On the death of Deloitte in 1929, Geoffrey Fairfax was elected president of the Association. Fairfax died, however. in April, 1930. The chairman of the RA in 1920/21 was Bill Hence and he was succeeded in 1921/22 by Harry Alderson, the former secretary. Alderson retained the position throughout the decade and, indeed, to the present time. In 1922/23, Eddie Buckley commenced a term as honorary treasurer which was to last for 21 years. The Association conducted a ball in 1923, as a fund-raising effort, and continued it each year until 1928.
Professional sculling continued amid lively interest throughout the decade. Ernest Barry visited Australia in 1920 to race Felton for the title on the Parramatta. A crowd of some 100,000 saw Felton lead early, a foul occur, Barry dash away, and Felton prove quite unable to recover any ground. Arnst promptly challenged Barry and, in something of an anti-climax, he gained the title by forfeit when three months passed without Barry accepting a challenge.
Arnst's first challenger was Pat Hannan of NZ whom he easily beat in June, 1921. Against Darcy Hadfield, the former NZ Olympian and amateur champion, however, it was a different story, and Arnst was beaten by 10 lengths. A match between Hadfield and Jim Paddon, the Australian champion, was then arranged. Paddon won well by 9 lengths and, in July, 1923, won a rematch on the Richmond River by 12 lengths.
Paddon defended the title successfully against both Felton and Goodsell but allowed Bill McDevitt to take the title from him by forfeit. Goodsell promptly challenged McDevitt and scored an easy win. Challengers now appeared from everywhere - Hannan, Hadfield, Tom Saul and even Paddon himself. Hannan disposed of Hadfield in a race in NZ and became the first challenger. In June, 1925, Goodsell beat him by 3 lengths on the Parramatta. Before the end of the year, the 25-year-old Goodsell had also met and beaten the 39-year-old Paddon, but only by 1 1/2 lengths.
In May, 1926, Goodsell had the easiest of wins over Saul to remove all possible challengers. He left soon after for overseas and his next match was in Canada against Bert Barry, nephew of Ernest Barry. They raced in September, 1927 and Goodsell had an easy 12 length win. In a rematch early in 1928, however, the roles were reversed, with Barry scoring an easy win.

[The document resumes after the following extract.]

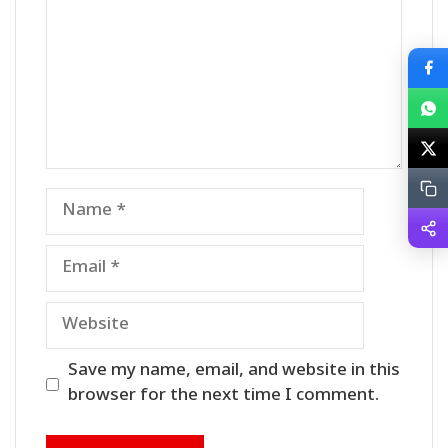
Name
Email
Website
Save my name, email, and website in this
browser for the next time I comment.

Several attempts by Goodsell to obtain a rematch in North America failed, and no match took place until May, 1930 when Barry met the 21-year-old Ted Phelps in London. Phelps emerged as the new champion.
The NSW Rowing and Sculling League was resuscitated in 1923. Its members were then the Parramatta River
Professional Sculling Club, the Hunter River and George's River clubs, the Double Bay ladies and the Balmain
ladies. Within a year, the newly-formed Sydney Professional Sculling Club, with Milton Kent captain, and
the Port Hacking and Sylvania clubs had also become members. Enthusiasm then declined somewhat, especially
after Goodsell and the title went overseas but, at the end of the decade, the newly-formed Pittwater Aquatic
Club was striving to revive the League once again. The strains of professional sculling gave no appearance
of affecting adversely those taking part in the sport. In 1921, the deaths of Dick Green at 85 and Peter
Kemp at 68 were mourned while, in 1922, Mick Rush died at 79.